Segment Start: Data

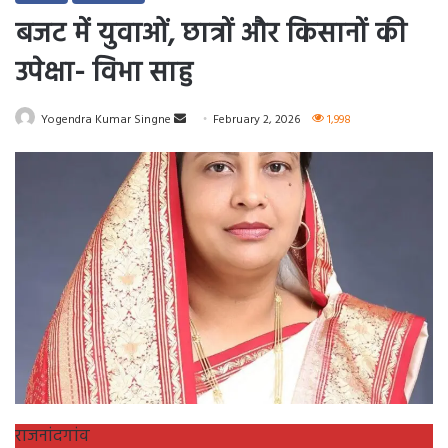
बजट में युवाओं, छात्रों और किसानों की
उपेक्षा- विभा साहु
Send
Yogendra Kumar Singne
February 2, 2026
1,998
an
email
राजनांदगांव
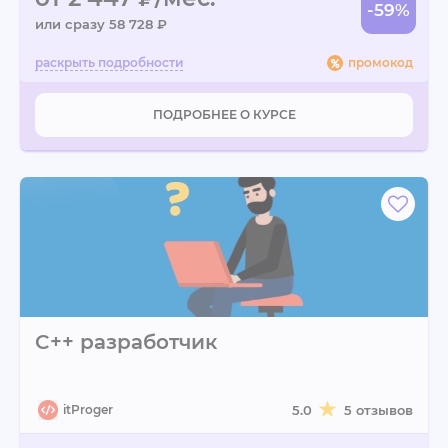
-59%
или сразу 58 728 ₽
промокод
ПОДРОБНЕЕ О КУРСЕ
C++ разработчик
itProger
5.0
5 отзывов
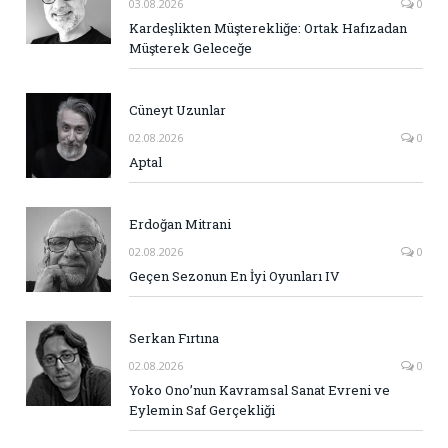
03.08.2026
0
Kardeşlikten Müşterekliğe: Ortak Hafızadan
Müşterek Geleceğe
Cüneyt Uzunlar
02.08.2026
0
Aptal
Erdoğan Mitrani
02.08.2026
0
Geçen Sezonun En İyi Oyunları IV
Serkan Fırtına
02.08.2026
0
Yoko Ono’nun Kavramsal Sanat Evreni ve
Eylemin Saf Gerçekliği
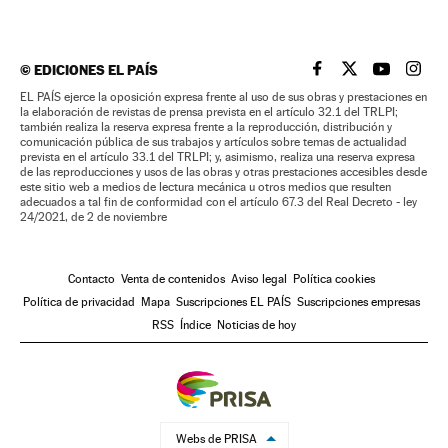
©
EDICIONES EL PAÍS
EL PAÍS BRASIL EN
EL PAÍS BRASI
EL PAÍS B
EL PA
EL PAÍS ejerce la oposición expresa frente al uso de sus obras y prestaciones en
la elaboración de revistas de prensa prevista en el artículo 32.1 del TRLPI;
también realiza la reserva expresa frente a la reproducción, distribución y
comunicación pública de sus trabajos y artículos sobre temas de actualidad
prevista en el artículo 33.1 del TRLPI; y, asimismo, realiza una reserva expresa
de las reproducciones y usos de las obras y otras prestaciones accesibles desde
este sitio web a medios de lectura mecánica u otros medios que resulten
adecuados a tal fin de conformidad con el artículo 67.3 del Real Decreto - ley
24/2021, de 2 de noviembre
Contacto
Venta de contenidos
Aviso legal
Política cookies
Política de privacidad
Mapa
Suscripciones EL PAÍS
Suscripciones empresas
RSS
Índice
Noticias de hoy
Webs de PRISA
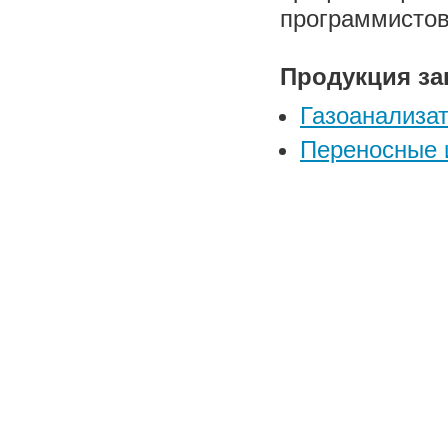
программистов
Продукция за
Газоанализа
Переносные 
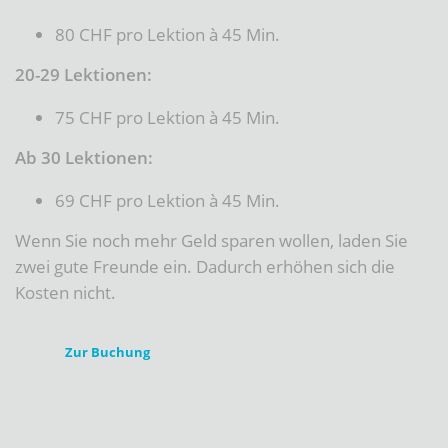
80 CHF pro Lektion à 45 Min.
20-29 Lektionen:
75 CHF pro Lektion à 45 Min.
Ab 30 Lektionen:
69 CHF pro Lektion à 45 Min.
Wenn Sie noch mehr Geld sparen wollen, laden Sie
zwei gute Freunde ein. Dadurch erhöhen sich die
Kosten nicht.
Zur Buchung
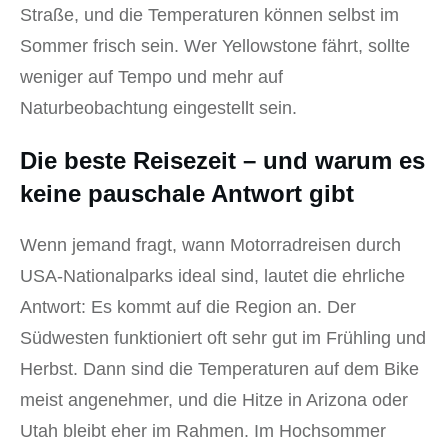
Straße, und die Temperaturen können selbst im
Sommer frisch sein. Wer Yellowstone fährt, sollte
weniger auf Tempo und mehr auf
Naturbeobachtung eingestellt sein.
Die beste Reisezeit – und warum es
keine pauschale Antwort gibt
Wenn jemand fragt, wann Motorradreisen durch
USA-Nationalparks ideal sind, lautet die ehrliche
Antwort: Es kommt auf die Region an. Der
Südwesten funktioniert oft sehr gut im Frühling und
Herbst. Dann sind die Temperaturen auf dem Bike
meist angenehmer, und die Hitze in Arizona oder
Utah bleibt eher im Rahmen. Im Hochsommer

Segment End: Data

Exercise brief -> Each line in the data that holds the string "sind" must be returned.

Task answer ->
USA-Nationalparks ideal sind, lautet die ehrliche
Herbst. Dann sind die Temperaturen auf dem Bike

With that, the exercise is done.